I do not want to tie the same person into the role of husband and best friend for a whole host of reasons, one being what if something happened? Then I'd lose both my husband and my best friend in one fell swoop? And myself and my mind in the process, obviously. I got married with the intention of it being forever. Forever is a long time, and if something happens to him before me, leaning on some close friends isn't going to cut it. I will need my best friends for that.

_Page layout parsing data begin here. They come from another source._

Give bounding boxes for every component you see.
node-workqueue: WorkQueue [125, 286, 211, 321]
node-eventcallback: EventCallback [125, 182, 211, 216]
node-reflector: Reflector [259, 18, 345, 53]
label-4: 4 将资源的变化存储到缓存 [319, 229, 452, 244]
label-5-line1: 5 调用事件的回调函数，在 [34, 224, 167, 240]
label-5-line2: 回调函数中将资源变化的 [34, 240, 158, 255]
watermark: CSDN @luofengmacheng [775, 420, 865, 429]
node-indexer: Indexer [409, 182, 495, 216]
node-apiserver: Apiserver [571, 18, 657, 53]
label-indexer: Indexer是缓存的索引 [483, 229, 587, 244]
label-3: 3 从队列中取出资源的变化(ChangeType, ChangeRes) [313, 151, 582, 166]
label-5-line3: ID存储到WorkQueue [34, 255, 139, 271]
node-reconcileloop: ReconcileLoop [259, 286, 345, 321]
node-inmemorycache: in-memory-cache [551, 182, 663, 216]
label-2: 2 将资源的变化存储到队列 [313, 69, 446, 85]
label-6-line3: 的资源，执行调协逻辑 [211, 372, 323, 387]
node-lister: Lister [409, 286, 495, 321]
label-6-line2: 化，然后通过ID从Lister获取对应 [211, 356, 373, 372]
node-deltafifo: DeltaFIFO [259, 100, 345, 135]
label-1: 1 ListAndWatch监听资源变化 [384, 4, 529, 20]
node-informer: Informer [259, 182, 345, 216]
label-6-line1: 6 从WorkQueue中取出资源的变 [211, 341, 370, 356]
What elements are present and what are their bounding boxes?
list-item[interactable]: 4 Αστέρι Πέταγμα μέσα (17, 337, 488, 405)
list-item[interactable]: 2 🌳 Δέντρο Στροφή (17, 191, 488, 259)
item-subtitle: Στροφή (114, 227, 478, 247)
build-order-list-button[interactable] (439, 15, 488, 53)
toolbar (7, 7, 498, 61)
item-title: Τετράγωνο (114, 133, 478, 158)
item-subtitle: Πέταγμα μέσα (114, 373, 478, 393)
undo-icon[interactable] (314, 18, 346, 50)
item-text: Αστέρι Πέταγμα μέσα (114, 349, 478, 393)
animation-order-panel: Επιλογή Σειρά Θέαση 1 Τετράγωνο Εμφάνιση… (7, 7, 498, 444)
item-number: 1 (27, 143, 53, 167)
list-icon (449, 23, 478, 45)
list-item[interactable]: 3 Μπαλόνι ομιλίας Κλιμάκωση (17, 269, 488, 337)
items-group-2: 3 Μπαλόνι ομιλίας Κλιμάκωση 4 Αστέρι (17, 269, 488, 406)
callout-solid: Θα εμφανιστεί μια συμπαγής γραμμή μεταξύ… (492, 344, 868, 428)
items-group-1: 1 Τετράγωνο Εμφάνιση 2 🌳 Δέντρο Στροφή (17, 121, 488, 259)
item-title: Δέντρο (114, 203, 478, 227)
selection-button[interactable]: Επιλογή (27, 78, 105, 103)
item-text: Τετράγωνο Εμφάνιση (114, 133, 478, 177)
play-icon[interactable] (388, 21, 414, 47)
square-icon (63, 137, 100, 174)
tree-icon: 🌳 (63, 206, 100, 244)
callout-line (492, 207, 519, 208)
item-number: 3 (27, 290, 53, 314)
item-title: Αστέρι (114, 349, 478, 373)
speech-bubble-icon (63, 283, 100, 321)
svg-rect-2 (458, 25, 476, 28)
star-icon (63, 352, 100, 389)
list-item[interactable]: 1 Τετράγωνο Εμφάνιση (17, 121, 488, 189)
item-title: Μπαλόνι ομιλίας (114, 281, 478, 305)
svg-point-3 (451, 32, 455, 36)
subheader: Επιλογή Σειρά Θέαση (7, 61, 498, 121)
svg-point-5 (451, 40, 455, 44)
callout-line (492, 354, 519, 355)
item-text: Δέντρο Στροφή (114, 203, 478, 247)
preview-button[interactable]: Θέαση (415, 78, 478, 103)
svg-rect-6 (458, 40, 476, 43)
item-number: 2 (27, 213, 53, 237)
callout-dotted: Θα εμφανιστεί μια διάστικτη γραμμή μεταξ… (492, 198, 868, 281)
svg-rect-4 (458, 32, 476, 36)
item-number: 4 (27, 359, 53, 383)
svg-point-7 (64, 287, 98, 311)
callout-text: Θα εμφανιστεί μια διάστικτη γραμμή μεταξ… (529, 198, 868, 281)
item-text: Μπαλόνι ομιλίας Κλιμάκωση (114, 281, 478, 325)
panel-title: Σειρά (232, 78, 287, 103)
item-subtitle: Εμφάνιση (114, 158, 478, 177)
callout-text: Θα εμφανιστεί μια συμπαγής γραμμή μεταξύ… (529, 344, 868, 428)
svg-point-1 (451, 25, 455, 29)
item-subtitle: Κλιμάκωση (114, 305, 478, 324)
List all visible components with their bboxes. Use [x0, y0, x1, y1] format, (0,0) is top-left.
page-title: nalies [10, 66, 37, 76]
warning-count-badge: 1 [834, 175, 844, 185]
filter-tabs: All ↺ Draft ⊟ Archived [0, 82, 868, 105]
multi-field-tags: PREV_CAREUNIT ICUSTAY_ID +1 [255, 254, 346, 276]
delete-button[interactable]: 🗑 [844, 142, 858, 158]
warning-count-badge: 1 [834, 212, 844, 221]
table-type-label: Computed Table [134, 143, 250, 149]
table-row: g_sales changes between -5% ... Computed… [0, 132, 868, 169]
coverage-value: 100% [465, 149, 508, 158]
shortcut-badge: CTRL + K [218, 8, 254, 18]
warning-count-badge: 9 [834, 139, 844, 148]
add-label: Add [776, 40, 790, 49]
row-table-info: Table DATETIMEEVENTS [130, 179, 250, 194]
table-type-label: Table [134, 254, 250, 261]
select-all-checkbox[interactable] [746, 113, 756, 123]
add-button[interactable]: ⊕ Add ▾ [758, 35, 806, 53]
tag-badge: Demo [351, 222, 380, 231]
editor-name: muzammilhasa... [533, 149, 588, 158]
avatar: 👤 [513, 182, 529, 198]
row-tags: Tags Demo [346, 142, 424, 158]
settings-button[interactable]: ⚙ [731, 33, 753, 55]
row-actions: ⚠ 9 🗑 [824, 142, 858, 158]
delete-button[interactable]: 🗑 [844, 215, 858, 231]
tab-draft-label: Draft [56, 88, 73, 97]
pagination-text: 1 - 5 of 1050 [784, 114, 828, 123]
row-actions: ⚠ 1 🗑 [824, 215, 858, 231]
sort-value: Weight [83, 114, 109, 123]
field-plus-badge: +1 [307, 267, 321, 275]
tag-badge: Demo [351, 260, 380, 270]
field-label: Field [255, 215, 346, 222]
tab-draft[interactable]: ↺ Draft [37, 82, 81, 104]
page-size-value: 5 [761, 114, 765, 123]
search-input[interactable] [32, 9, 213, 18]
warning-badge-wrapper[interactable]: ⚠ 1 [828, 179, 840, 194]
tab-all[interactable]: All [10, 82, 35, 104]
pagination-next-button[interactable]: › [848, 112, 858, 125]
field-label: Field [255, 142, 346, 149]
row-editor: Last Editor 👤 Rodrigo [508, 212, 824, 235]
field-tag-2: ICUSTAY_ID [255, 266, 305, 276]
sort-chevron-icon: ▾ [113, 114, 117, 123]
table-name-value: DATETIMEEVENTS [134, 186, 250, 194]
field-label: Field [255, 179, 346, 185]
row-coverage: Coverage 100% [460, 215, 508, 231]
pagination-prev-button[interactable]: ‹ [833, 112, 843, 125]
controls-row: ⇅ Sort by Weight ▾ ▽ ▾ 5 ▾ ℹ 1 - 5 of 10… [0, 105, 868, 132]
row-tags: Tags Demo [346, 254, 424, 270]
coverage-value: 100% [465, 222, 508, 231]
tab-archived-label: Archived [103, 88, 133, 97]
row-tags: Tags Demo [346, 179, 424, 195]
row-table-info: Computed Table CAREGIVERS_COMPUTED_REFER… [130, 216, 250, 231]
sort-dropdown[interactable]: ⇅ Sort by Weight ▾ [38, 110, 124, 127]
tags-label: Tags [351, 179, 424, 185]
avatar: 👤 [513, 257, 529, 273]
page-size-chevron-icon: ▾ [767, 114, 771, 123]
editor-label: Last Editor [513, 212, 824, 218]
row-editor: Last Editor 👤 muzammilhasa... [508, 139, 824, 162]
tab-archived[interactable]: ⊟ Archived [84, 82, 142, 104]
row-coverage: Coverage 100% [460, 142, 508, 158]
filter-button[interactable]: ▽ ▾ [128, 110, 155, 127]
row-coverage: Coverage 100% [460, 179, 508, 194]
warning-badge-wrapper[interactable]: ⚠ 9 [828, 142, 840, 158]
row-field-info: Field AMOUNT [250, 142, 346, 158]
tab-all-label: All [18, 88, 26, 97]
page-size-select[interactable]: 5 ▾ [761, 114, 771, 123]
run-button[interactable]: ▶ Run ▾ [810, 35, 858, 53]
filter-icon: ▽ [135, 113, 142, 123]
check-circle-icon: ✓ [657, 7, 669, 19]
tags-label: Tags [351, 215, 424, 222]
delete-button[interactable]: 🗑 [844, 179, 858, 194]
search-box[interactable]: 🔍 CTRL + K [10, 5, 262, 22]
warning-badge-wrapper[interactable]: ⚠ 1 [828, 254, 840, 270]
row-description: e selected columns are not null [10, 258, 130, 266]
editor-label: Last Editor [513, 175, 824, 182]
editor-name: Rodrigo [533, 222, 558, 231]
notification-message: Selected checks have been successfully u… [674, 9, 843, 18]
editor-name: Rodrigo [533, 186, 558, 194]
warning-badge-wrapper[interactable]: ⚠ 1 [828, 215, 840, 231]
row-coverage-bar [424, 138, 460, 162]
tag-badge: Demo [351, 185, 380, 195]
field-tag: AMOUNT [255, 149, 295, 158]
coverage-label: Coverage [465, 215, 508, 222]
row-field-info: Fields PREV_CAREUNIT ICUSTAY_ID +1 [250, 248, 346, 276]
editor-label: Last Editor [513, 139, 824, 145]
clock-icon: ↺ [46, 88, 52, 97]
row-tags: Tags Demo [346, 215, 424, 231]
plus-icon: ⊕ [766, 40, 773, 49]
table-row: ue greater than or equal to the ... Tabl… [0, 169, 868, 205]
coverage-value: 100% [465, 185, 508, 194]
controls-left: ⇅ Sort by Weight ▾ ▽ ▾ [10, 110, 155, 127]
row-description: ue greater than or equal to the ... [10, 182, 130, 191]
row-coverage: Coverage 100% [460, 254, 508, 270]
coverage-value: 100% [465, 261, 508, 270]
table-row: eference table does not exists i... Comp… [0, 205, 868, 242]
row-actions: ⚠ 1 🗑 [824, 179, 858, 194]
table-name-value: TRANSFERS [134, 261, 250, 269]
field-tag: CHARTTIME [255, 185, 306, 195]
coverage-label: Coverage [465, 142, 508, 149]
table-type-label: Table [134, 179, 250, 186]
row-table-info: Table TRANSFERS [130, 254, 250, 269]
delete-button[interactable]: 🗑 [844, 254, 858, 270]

I also need my best friends to
- See movies like The Notebook or Bridesmaids
- Discuss the 50 Shades Phenomenon
- Consult on female body issues
- Agree to take care of my chin hair if I should become comatose
- Take my facebook page down immediately if I die so it doesn't become a morbid visiting place
- Sound off to someone without them wanting to fix it
- Sit next to in pedicure chairs
- Drink wine and let loose with in the afternoon
- Let my mean girl out to roam around without fear of judgement
- Just be unguarded with people who see me for me and not me as a wife
- Tell me when the dress looks bad
- Bitch to when my husband is driving me fucking nuts and know they're not going to hold it against him when I get over whatever it is
My best friends have comforted me through many things, talked me down from many ledges, had so many serious and frivolous conversations with me, made me laugh until I snort, and just been a source of a criminal amount of fun and tomfoolery in my life. They are the sisters of my heart. I don't always need to explain how I feel to them because they just know.
Sure, MFD makes me laugh, and we have fun, and he's there for me. He is the most important person in my life, but he is not the be all and end all. I don't think that makes our relationship any weaker. Sometimes I feel like there's a WHAT? He's your spouse but not your best friend too? stigma, and to that I say that this is a choice for me. As my life goes on, I will continue to cultivate my relationship with my husband, and my relationship with my friends. Both roles are critical and integral to my happiness.
I don't want one person to be my everything unless that person is myself. At the end of the day, I stand on my own. On the rough days, I'll be propped up by my husband on one side and my best friends on the other. It's what works best for me, and I wouldn't have it any other way.